After she turned 21 on May 7, for three weeks, Nicole D’lima downed her rum and cokes with legal gusto.
But that’s over now, with the state government raising the minimum age for drinking beer from 18 to 21 years and for other liquor to 25 years, from 21.
“I am mature enough to handle my drink and have been a regular in the party circuit from the time I turned an adult,” said D’lima, who believes the government should have passed a stricter resolution against drink driving instead.
For Hiral Shah, 20, a mass media student, who started pub hopping at the age of 16, the new decision is unlikely to affect her party plans.
“It all boils down to personality and confidence. Actual age does not make any difference while entering the pub and drinking,” said Shah.
“When I can vote at 18 and choose my husband at 21, why should I be made to wait till 25 to sip my first drink?”However, older Mumbaiites don’t think raising the drinking age is such a bad move.

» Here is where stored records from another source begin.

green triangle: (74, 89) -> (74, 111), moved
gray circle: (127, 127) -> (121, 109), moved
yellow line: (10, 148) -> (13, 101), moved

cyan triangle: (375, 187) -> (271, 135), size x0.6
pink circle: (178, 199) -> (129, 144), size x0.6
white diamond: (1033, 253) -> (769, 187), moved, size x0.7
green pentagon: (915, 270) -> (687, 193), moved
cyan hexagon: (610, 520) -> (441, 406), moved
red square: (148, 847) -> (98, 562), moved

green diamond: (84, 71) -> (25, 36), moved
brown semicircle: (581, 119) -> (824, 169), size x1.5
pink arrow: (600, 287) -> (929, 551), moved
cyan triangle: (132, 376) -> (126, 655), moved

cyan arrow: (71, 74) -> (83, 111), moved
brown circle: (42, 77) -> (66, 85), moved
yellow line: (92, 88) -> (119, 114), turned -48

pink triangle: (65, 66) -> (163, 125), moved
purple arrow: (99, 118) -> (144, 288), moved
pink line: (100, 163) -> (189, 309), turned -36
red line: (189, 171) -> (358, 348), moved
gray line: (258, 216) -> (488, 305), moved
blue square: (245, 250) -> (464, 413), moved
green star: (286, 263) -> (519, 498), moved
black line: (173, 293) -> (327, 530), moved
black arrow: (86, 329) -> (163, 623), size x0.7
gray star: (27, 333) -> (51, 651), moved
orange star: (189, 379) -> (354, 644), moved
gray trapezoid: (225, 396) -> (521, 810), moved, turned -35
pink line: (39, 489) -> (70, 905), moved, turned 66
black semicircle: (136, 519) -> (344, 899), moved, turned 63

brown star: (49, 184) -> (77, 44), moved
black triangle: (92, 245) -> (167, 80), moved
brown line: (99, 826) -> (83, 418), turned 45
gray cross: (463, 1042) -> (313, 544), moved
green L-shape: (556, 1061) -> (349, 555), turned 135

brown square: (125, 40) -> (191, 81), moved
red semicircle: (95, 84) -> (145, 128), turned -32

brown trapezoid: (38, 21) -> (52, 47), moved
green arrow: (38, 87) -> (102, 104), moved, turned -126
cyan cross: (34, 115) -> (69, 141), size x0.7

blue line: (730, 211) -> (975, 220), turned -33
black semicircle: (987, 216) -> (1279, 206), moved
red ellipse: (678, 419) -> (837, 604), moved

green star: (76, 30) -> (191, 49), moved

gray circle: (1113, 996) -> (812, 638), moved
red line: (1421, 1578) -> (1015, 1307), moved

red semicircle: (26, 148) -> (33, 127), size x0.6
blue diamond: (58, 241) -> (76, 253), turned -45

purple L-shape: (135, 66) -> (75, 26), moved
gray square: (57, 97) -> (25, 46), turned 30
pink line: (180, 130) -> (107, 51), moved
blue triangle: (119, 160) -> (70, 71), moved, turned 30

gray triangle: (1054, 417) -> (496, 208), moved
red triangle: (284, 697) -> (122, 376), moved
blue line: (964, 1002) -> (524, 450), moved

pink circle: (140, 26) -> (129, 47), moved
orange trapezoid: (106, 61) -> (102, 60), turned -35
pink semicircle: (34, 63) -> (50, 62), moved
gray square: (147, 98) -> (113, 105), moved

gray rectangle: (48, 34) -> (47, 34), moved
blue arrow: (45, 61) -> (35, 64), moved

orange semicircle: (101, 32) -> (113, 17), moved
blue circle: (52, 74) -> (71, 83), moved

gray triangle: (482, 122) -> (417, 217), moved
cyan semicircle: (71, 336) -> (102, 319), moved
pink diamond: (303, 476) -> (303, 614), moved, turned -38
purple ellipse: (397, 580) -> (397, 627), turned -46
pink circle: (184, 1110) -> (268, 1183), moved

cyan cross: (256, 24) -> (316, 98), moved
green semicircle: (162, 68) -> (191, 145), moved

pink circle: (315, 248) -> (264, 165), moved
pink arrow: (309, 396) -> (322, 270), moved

“It’s a good move because 18 is too tender an age for children to consume liquor. Besides, at times when people start drinking early, they get too accustomed to it and find it difficult to give up,” said Anandani Thakoor, activist and chairperson of the H-west Ward Citizen Federation.
“Moreover, 18 to 25 is a crucial period for forming a career, so it’s absolutely right to put restrictions on youngsters during this crucial phase in life.”
GR Vora, a member of the F-North Ward Citizen Federation, agrees.
“The decision is welcome. The state should also raise the octroi and other taxes levied on import and manufacture of liquor to deter consumers,” he said.
“Considering the increasing number of drunken driving cases and the youngsters involved in it, this decision is well-timed. Even if 18 years is the acknowledged age to be an adult, that’s not when youngsters are mature or gain social experience,” said Kishore Jagtiani, volunteer of India Against Corruption.
“Raising the drinking age will impose restrictions which is the need of the hour,” Jagtiani added.